* **WHAT THE TASK ASKS**: Skip the pictures and restate, word for word, the lines from the one containing "accessories to create a unique serving" to the end of the data below.

Extracted page text data
=====
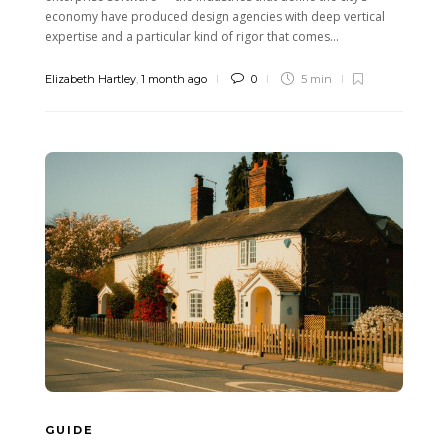
economy have produced design agencies with deep vertical
expertise and a particular kind of rigor that comes...
Elizabeth Hartley
,
1 month ago
0
5 min
GUIDE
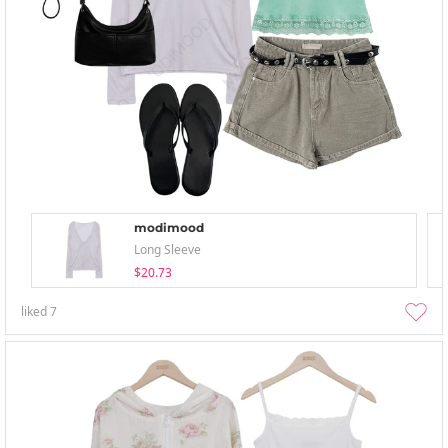
modimood
Long Sleeve
$20.73
liked
7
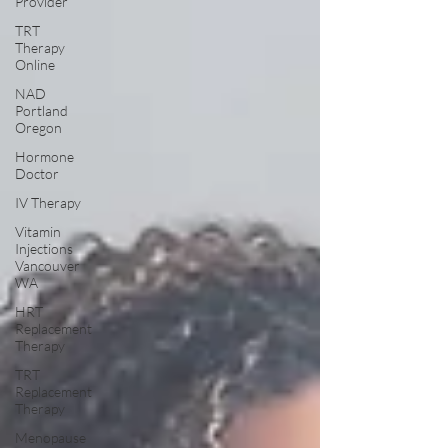
Provider
TRT
Therapy
Online
NAD
Portland
Oregon
Hormone
Doctor
IV Therapy
Vitamin
Injections
Vancouver
WA
HRT
Replacement
Therapy
TRT
Replacement
Therapy
Menopause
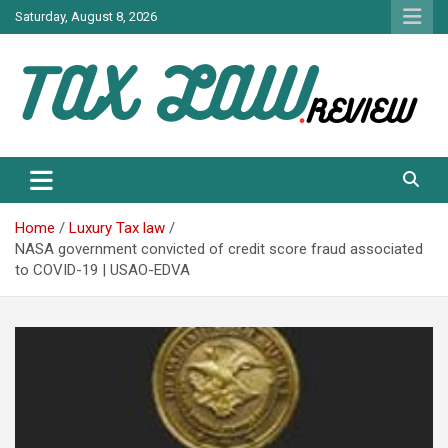
Skip
Saturday, August 8, 2026
to
content
TAX LAW DAILY NEWS
TAX LAW
Home
Luxury Tax law
NASA government convicted of credit score fraud associated
to COVID-19 | USAO-EDVA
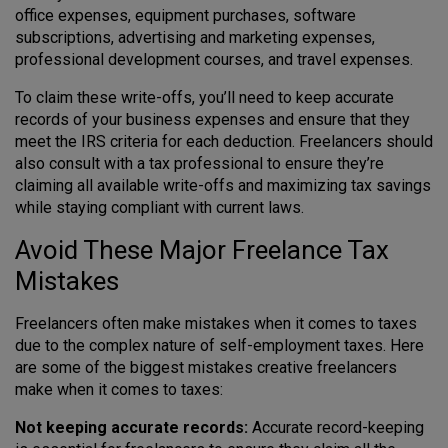
office expenses, equipment purchases, software
subscriptions, advertising and marketing expenses,
professional development courses, and travel expenses.
To claim these write-offs, you’ll need to keep accurate
records of your business expenses and ensure that they
meet the IRS criteria for each deduction. Freelancers should
also consult with a tax professional to ensure they’re
claiming all available write-offs and maximizing tax savings
while staying compliant with current laws.
Avoid These Major Freelance Tax
Mistakes
Freelancers often make mistakes when it comes to taxes
due to the complex nature of self-employment taxes. Here
are some of the biggest mistakes creative freelancers
make when it comes to taxes:
Not keeping accurate records:
Accurate record-keeping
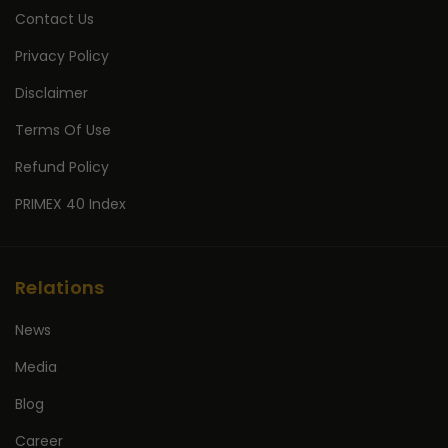
Contact Us
Privacy Policy
Disclaimer
Terms Of Use
Refund Policy
PRIMEX 40 Index
Relations
News
Media
Blog
Career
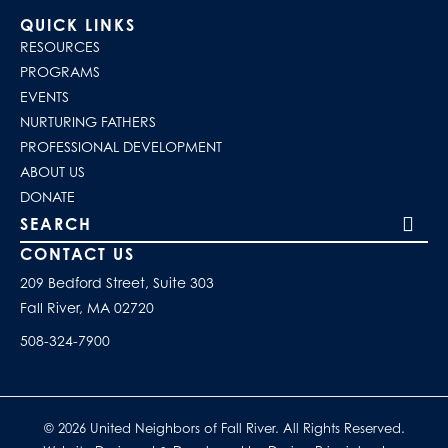
QUICK LINKS
RESOURCES
PROGRAMS
EVENTS
NURTURING FATHERS
PROFESSIONAL DEVELOPMENT
ABOUT US
DONATE
Search our site
CONTACT US
209 Bedford Street, Suite 303
Fall River, MA 02720
508-324-7900
© 2026 United Neighbors of Fall River. All Rights Reserved.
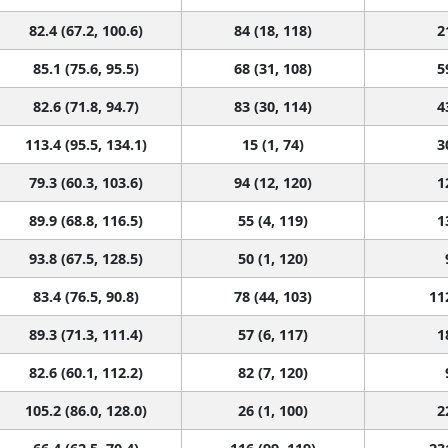
82.4 (67.2, 100.6)
84 (18, 118)
2
85.1 (75.6, 95.5)
68 (31, 108)
5
82.6 (71.8, 94.7)
83 (30, 114)
4
113.4 (95.5, 134.1)
15 (1, 74)
3
79.3 (60.3, 103.6)
94 (12, 120)
1
89.9 (68.8, 116.5)
55 (4, 119)
1
93.8 (67.5, 128.5)
50 (1, 120)
83.4 (76.5, 90.8)
78 (44, 103)
11
89.3 (71.3, 111.4)
57 (6, 117)
1
82.6 (60.1, 112.2)
82 (7, 120)
105.2 (86.0, 128.0)
26 (1, 100)
2
66.4 (62.5, 70.4)
116 (99, 119)
23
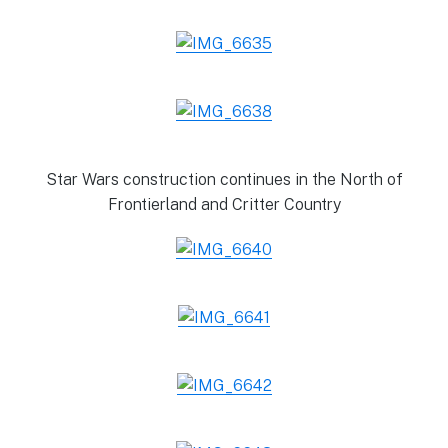
Star Wars construction continues in the North of
Frontierland and Critter Country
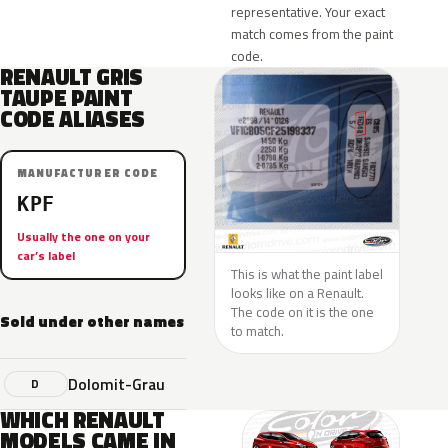
representative. Your exact
match comes from the paint
code.
RENAULT GRIS
TAUPE PAINT
CODE ALIASES
MANUFACTURER CODE
KPF
Usually the one on your
car’s label
This is what the paint label
looks like on a Renault.
The code on it is the one
Sold under other names
to match.
Dolomit-Grau
D
WHICH RENAULT
MODELS CAME IN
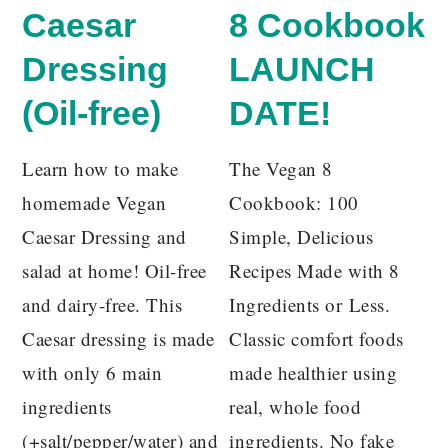
Caesar
8 Cookbook
Dressing
LAUNCH
(Oil-free)
DATE!
Learn how to make
The Vegan 8
homemade Vegan
Cookbook: 100
Caesar Dressing and
Simple, Delicious
salad at home! Oil-free
Recipes Made with 8
and dairy-free. This
Ingredients or Less.
Caesar dressing is made
Classic comfort foods
with only 6 main
made healthier using
ingredients
real, whole food
(+salt/pepper/water) and
ingredients. No fake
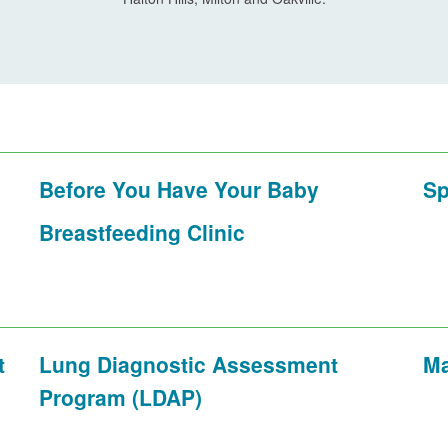
Before You Have Your Baby
Sp
Breastfeeding Clinic
t
Lung Diagnostic Assessment
Ma
Program (LDAP)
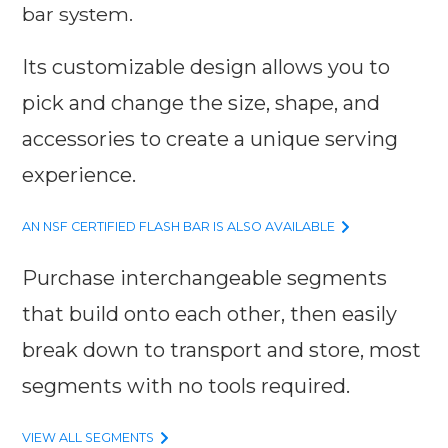
bar system.
Its customizable design allows you to
pick and change the size, shape, and
accessories to create a unique serving
experience.
AN NSF CERTIFIED FLASH BAR IS ALSO AVAILABLE
Purchase interchangeable segments
that build onto each other, then easily
break down to transport and store, most
segments with no tools required.
VIEW ALL SEGMENTS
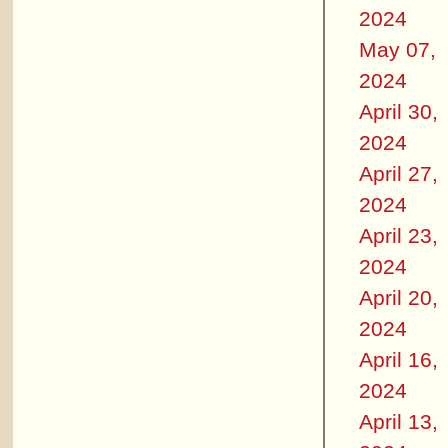
2024
May 07,
2024
April 30,
2024
April 27,
2024
April 23,
2024
April 20,
2024
April 16,
2024
April 13,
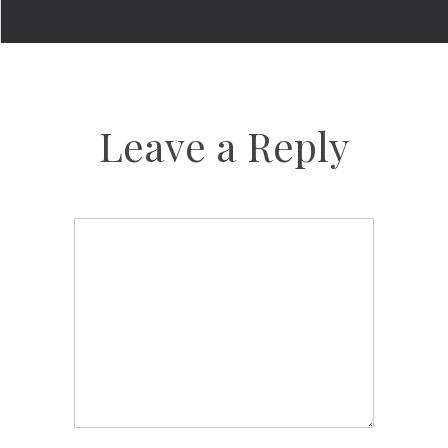
Leave a Reply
=====
* **WRITTEN REPLY**:
accessories to create a unique serving
experience.
AN NSF CERTIFIED FLASH BAR IS ALSO AVAILABLE
Purchase interchangeable segments
that build onto each other, then easily
break down to transport and store, most
segments with no tools required.
VIEW ALL SEGMENTS
2024
May 07,
2024
April 30,
2024
April 27,
2024
April 23,
2024
April 20,
2024
April 16,
2024
April 13,
Leave a Reply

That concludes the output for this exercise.